Skip the images and restate every line of the records exactly.
::::::::::
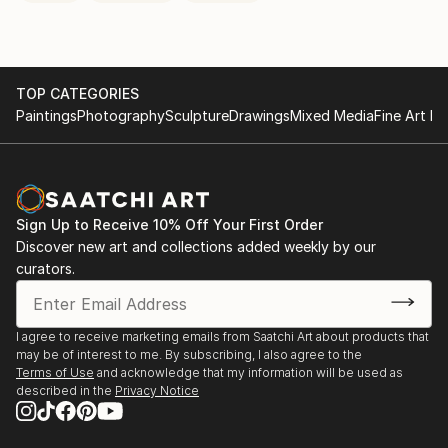
TOP CATEGORIES
Paintings
Photography
Sculpture
Drawings
Mixed Media
Fine Art Pr
Sign Up to Receive 10% Off Your First Order
Discover new art and collections added weekly by our
curators.
I agree to receive marketing emails from Saatchi Art about products that
may be of interest to me. By subscribing, I also agree to the
Terms of Use
and acknowledge that my information will be used as
described in the
Privacy Notice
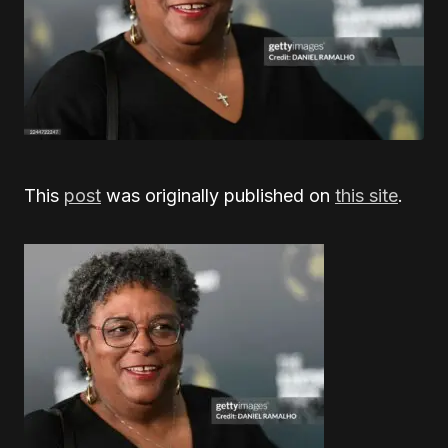
This
post
was originally published on
this site
.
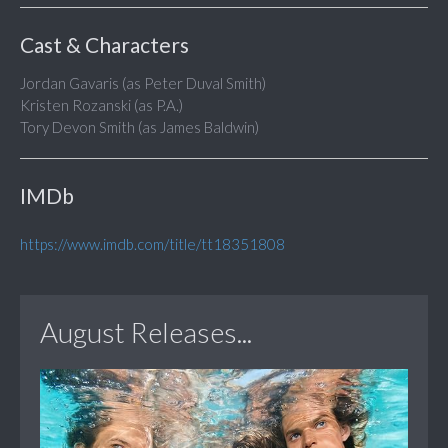
Cast & Characters
Jordan Gavaris (as Peter Duval Smith)
Kristen Rozanski (as P.A.)
Tory Devon Smith (as James Baldwin)
IMDb
https://www.imdb.com/title/tt18351808
August Releases...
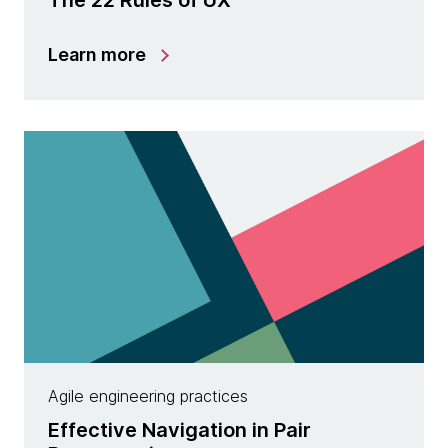
Learn more
Agile engineering practices
Effective Navigation in Pair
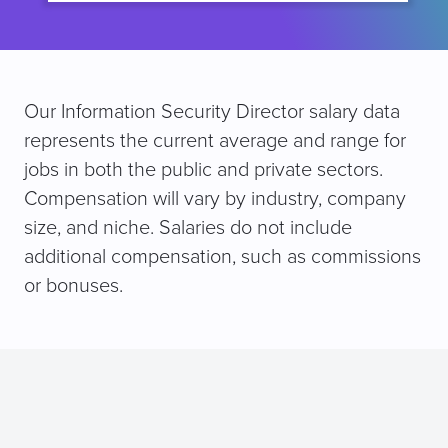
Our Information Security Director salary data
represents the current average and range for
jobs in both the public and private sectors.
Compensation will vary by industry, company
size, and niche. Salaries do not include
additional compensation, such as commissions
or bonuses.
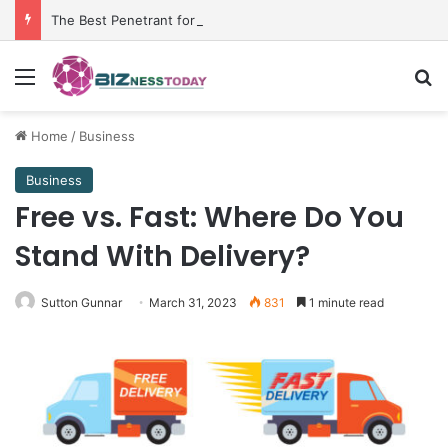
The Best Penetrant for Rusted Bolts and Reliable Rust Remover Strategies
Menu
Se
Home
/
Business
Business
Free vs. Fast: Where Do You
Stand With Delivery?
Sutton Gunnar
March 31, 2023
831
1 minute read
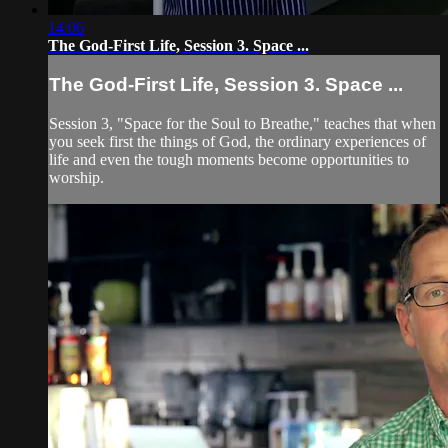
14:06
The God-First Life, Session 3. Space ...
The God-First Life, Session 3. Space ...
Session 3, "Space for the Soul to Breathe," teaches that when
you seek first the things of God, the ordinary experiences of
life and even the tough moments become opportunities to
worship.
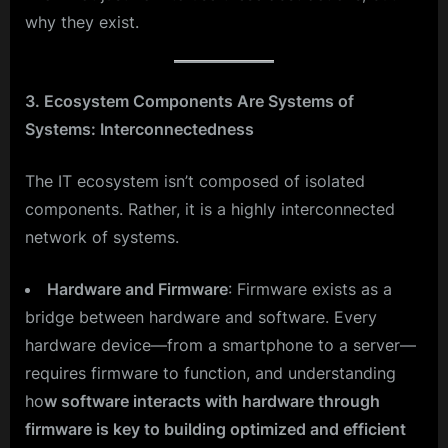
why they exist.
3. Ecosystem Components Are Systems of
Systems: Interconnectedness
The IT ecosystem isn’t composed of isolated
components. Rather, it is a highly interconnected
network of systems.
Hardware and Firmware
: Firmware exists as a
bridge between hardware and software. Every
hardware device—from a smartphone to a server—
requires firmware to function, and understanding
ho
w software interacts with hardware through
firmware is key to building optimized and efficient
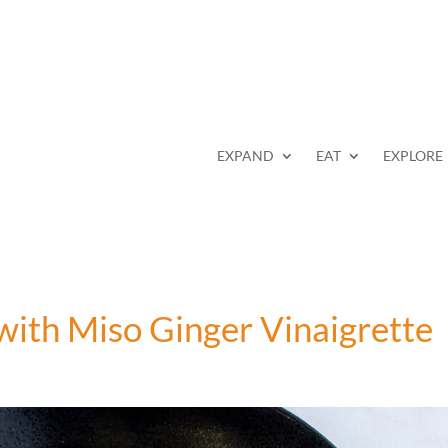
EXPAND
EAT
EXPLORE
with Miso Ginger Vinaigrette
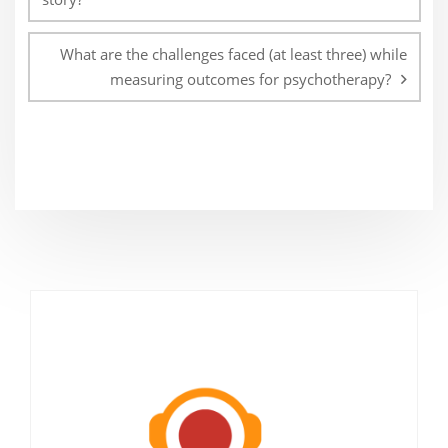
What are the challenges faced (at least three) while
measuring outcomes for psychotherapy?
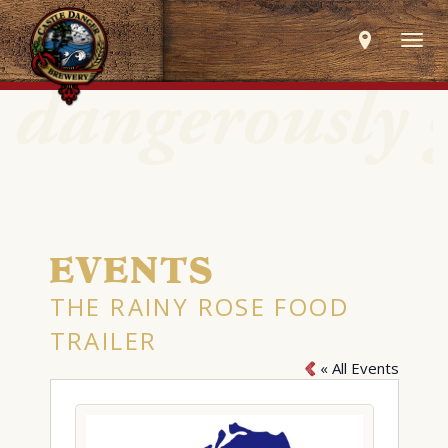
Togg
navig
EVENTS
THE RAINY ROSE FOOD
TRAILER
« All Events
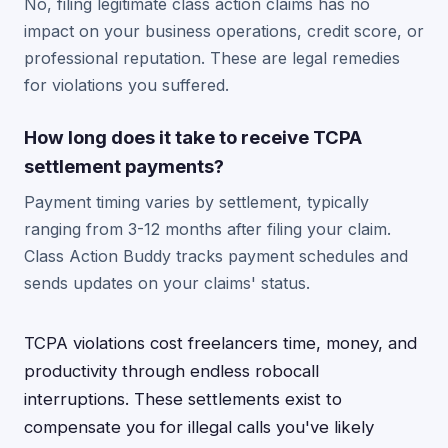
No, filing legitimate class action claims has no
impact on your business operations, credit score, or
professional reputation. These are legal remedies
for violations you suffered.
How long does it take to receive TCPA
settlement payments?
Payment timing varies by settlement, typically
ranging from 3-12 months after filing your claim.
Class Action Buddy tracks payment schedules and
sends updates on your claims' status.
TCPA violations cost freelancers time, money, and
productivity through endless robocall
interruptions. These settlements exist to
compensate you for illegal calls you've likely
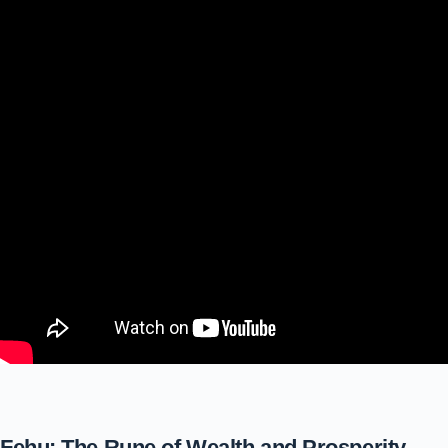
Fehu: The Rune of Wealth and Prosperity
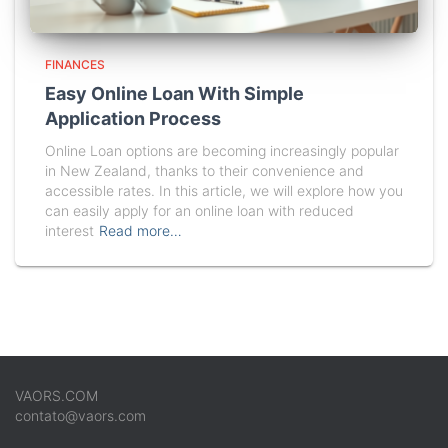
FINANCES
Easy Online Loan With Simple
Application Process
Online Loan options are becoming increasingly popular
in New Zealand, thanks to their convenience and
accessible rates. In this article, we will explore how you
can easily apply for an online loan with reduced
interest
Read more…
VAORS.COM
contato@vaors.com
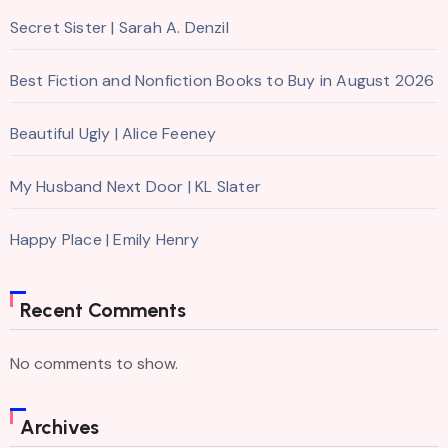
Secret Sister | Sarah A. Denzil
Best Fiction and Nonfiction Books to Buy in August 2026
Beautiful Ugly | Alice Feeney
My Husband Next Door | KL Slater
Happy Place | Emily Henry
Recent Comments
No comments to show.
Archives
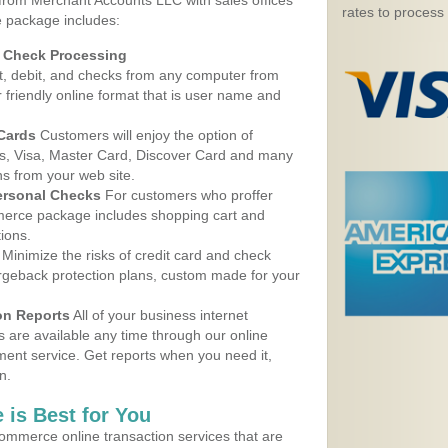
 from Merchant Accounts LLC with sales offices
rates to process
e package includes:
d Check Processing
, debit, and checks from any computer from
r friendly online format that is user name and
 Cards
Customers will enjoy the option of
, Visa, Master Card, Discover Card and many
ns from your web site.
ersonal Checks
For customers who proffer
erce package includes shopping cart and
ions.
Minimize the risks of credit card and check
argeback protection plans, custom made for your
on Reports
All of your business internet
s are available any time through our online
nt service. Get reports when you need it,
n.
 is Best for You
ommerce online transaction services that are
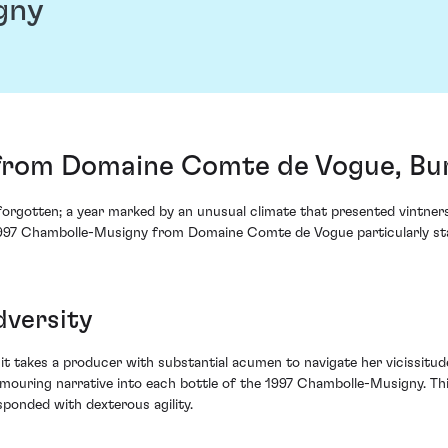
gny
from Domaine Comte de Vogue, Bu
orgotten; a year marked by an unusual climate that presented vintners 
 1997 Chambolle-Musigny from Domaine Comte de Vogue particularly st
dversity
t takes a producer with substantial acumen to navigate her vicissitud
amouring narrative into each bottle of the 1997 Chambolle-Musigny. Thi
ponded with dexterous agility.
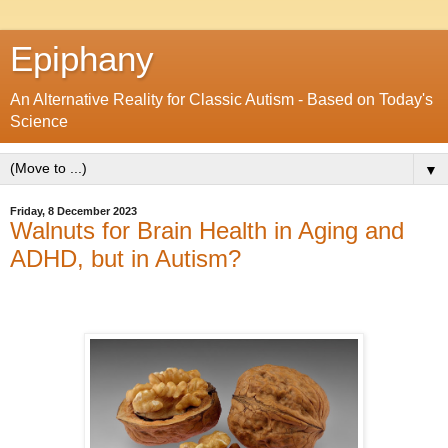
Epiphany
An Alternative Reality for Classic Autism - Based on Today's
Science
▼
Friday, 8 December 2023
Walnuts for Brain Health in Aging and
ADHD, but in Autism?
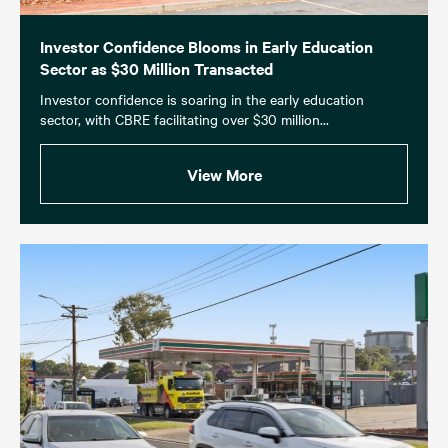
Investor Confidence Blooms in Early Education
Sector as $30 Million Transacted
Investor confidence is soaring in the early education
sector, with CBRE facilitating over $30 million...
View More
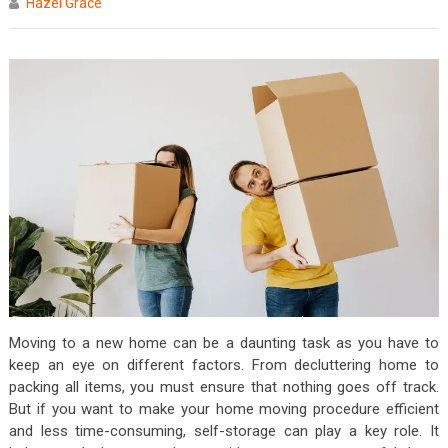
Hazel Grace
Moving to a new home can be a daunting task as you have to
keep an eye on different factors. From decluttering home to
packing all items, you must ensure that nothing goes off track.
But if you want to make your home moving procedure efficient
and less time-consuming, self-storage can play a key role. It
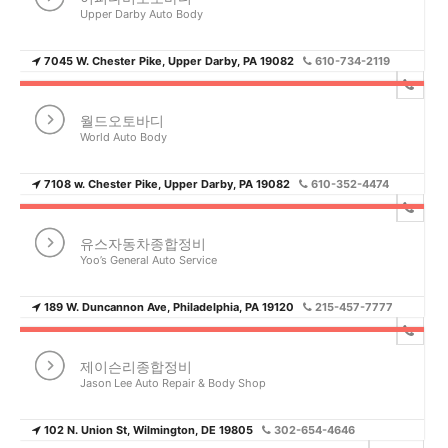
Upper Darby Auto Body
7045 W. Chester Pike, Upper Darby, PA 19082
610-734-2119
월드오토바디
World Auto Body
7108 w. Chester Pike, Upper Darby, PA 19082
610-352-4474
유스자동차종합정비
Yoo’s General Auto Service
189 W. Duncannon Ave, Philadelphia, PA 19120
215-457-7777
제이슨리종합정비
Jason Lee Auto Repair & Body Shop
102 N. Union St, Wilmington, DE 19805
302-654-4646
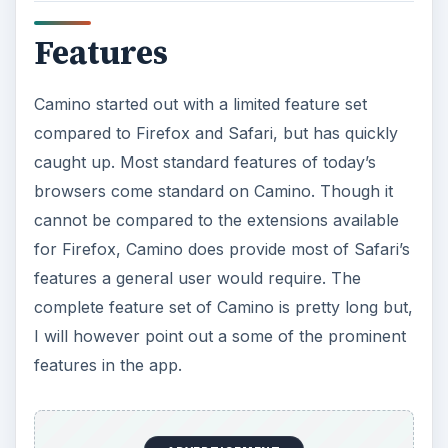
Features
Camino started out with a limited feature set
compared to Firefox and Safari, but has quickly
caught up. Most standard features of today’s
browsers come standard on Camino. Though it
cannot be compared to the extensions available
for Firefox, Camino does provide most of Safari’s
features a general user would require. The
complete feature set of Camino is pretty long but,
I will however point out a some of the prominent
features in the app.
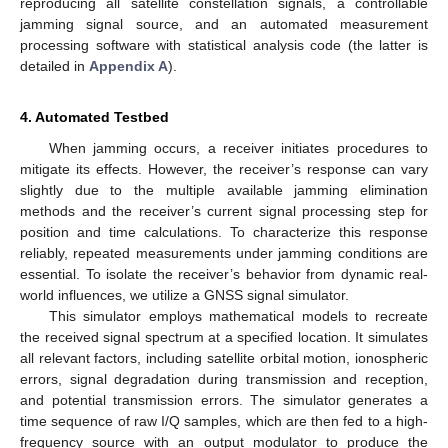
reproducing all satellite constellation signals, a controllable
jamming signal source, and an automated measurement
processing software with statistical analysis code (the latter is
detailed in
Appendix A
).
4. Automated Testbed
When jamming occurs, a receiver initiates procedures to
mitigate its effects. However, the receiver’s response can vary
slightly due to the multiple available jamming elimination
methods and the receiver’s current signal processing step for
position and time calculations. To characterize this response
reliably, repeated measurements under jamming conditions are
essential. To isolate the receiver’s behavior from dynamic real-
world influences, we utilize a GNSS signal simulator.
This simulator employs mathematical models to recreate
the received signal spectrum at a specified location. It simulates
all relevant factors, including satellite orbital motion, ionospheric
errors, signal degradation during transmission and reception,
and potential transmission errors. The simulator generates a
time sequence of raw I/Q samples, which are then fed to a high-
frequency source with an output modulator to produce the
::::::::::
● Expected answer
TOP CATEGORIES
Paintings
Photography
Sculpture
Drawings
Mixed Media
Fine Art Pr
Sign Up to Receive 10% Off Your First Order
Discover new art and collections added weekly by our
curators.
I agree to receive marketing emails from Saatchi Art about products that
may be of interest to me. By subscribing, I also agree to the
Terms of Use
and acknowledge that my information will be used as
described in the
Privacy Notice
This
post
was originally published on
this site
.
Cast & Characters
Jordan Gavaris (as Peter Duval Smith)
Kristen Rozanski (as P.A.)
Tory Devon Smith (as James Baldwin)
IMDb
https://www.imdb.com/title/tt18351808
August Releases...
Learn more
Agile engineering practices
Effective Navigation in Pair
Our Information Security Director salary data
represents the current average and range for
jobs in both the public and private sectors.
Compensation will vary by industry, company
size, and niche. Salaries do not include
additional compensation, such as commissions
or bonuses.
The Best Penetrant for Rusted Bolts and Reliable Rust Remover Strategies
Menu
Se
Home
/
Business
Business
Free vs. Fast: Where Do You
Stand With Delivery?
Sutton Gunnar
March 31, 2023
831
1 minute read
14:06
The God-First Life, Session 3. Space ...
The God-First Life, Session 3. Space ...
Session 3, "Space for the Soul to Breathe," teaches that when
you seek first the things of God, the ordinary experiences of
life and even the tough moments become opportunities to
worship.
why they exist.
3. Ecosystem Components Are Systems of
Systems: Interconnectedness
The IT ecosystem isn’t composed of isolated
components. Rather, it is a highly interconnected
network of systems.
Hardware and Firmware
: Firmware exists as a
bridge between hardware and software. Every
hardware device—from a smartphone to a server—
requires firmware to function, and understanding
ho
w software interacts with hardware through
firmware is key to building optimized and efficient
EXPAND
EAT
EXPLORE
with Miso Ginger Vinaigrette
What are the challenges faced (at least three) while
measuring outcomes for psychotherapy?
Togg
navig
EVENTS
THE RAINY ROSE FOOD
TRAILER
« All Events
No, filing legitimate class action claims has no
impact on your business operations, credit score, or
professional reputation. These are legal remedies
for violations you suffered.
How long does it take to receive TCPA
settlement payments?
Payment timing varies by settlement, typically
ranging from 3-12 months after filing your claim.
Class Action Buddy tracks payment schedules and
sends updates on your claims' status.
TCPA violations cost freelancers time, money, and
productivity through endless robocall
interruptions. These settlements exist to
compensate you for illegal calls you've likely
Fehu: The Rune of Wealth and Prosperity
FINANCES
Easy Online Loan With Simple
Application Process
Online Loan options are becoming increasingly popular
in New Zealand, thanks to their convenience and
accessible rates. In this article, we will explore how you
can easily apply for an online loan with reduced
interest
Read more…
VAORS.COM
contato@vaors.com
Secret Sister | Sarah A. Denzil
Best Fiction and Nonfiction Books to Buy in August 2026
Beautiful Ugly | Alice Feeney
My Husband Next Door | KL Slater
Happy Place | Emily Henry
Recent Comments
No comments to show.
Archives
 from Merchant Accounts LLC with sales offices
rates to process
e package includes:
d Check Processing
, debit, and checks from any computer from
r friendly online format that is user name and
 Cards
Customers will enjoy the option of
, Visa, Master Card, Discover Card and many
ns from your web site.
ersonal Checks
For customers who proffer
erce package includes shopping cart and
ions.
Minimize the risks of credit card and check
argeback protection plans, custom made for your
on Reports
All of your business internet
s are available any time through our online
nt service. Get reports when you need it,
n.
 is Best for You
ommerce online transaction services that are
gny
from Domaine Comte de Vogue, Bu
orgotten; a year marked by an unusual climate that presented vintners 
 1997 Chambolle-Musigny from Domaine Comte de Vogue particularly st
dversity
t takes a producer with substantial acumen to navigate her vicissitud
amouring narrative into each bottle of the 1997 Chambolle-Musigny. Thi
ponded with dexterous agility.
Epiphany
An Alternative Reality for Classic Autism - Based on Today's
Science
▼
Friday, 8 December 2023
Walnuts for Brain Health in Aging and
ADHD, but in Autism?
Investor Confidence Blooms in Early Education
Sector as $30 Million Transacted
Investor confidence is soaring in the early education
sector, with CBRE facilitating over $30 million...
View More
Hazel Grace
Moving to a new home can be a daunting task as you have to
keep an eye on different factors. From decluttering home to
packing all items, you must ensure that nothing goes off track.
But if you want to make your home moving procedure efficient
and less time-consuming, self-storage can play a key role. It
Upper Darby Auto Body
7045 W. Chester Pike, Upper Darby, PA 19082
610-734-2119
월드오토바디
World Auto Body
7108 w. Chester Pike, Upper Darby, PA 19082
610-352-4474
유스자동차종합정비
Yoo’s General Auto Service
189 W. Duncannon Ave, Philadelphia, PA 19120
215-457-7777
제이슨리종합정비
Jason Lee Auto Repair & Body Shop
102 N. Union St, Wilmington, DE 19805
302-654-4646
Features
Camino started out with a limited feature set
compared to Firefox and Safari, but has quickly
caught up. Most standard features of today’s
browsers come standard on Camino. Though it
cannot be compared to the extensions available
for Firefox, Camino does provide most of Safari’s
features a general user would require. The
complete feature set of Camino is pretty long but,
I will however point out a some of the prominent
features in the app.
reproducing all satellite constellation signals, a controllable
jamming signal source, and an automated measurement
processing software with statistical analysis code (the latter is
detailed in
Appendix A
).
4. Automated Testbed
When jamming occurs, a receiver initiates procedures to
mitigate its effects. However, the receiver’s response can vary
slightly due to the multiple available jamming elimination
methods and the receiver’s current signal processing step for
position and time calculations. To characterize this response
reliably, repeated measurements under jamming conditions are
essential. To isolate the receiver’s behavior from dynamic real-
world influences, we utilize a GNSS signal simulator.
This simulator employs mathematical models to recreate
the received signal spectrum at a specified location. It simulates
all relevant factors, including satellite orbital motion, ionospheric
errors, signal degradation during transmission and reception,
and potential transmission errors. The simulator generates a
time sequence of raw I/Q samples, which are then fed to a high-
frequency source with an output modulator to produce the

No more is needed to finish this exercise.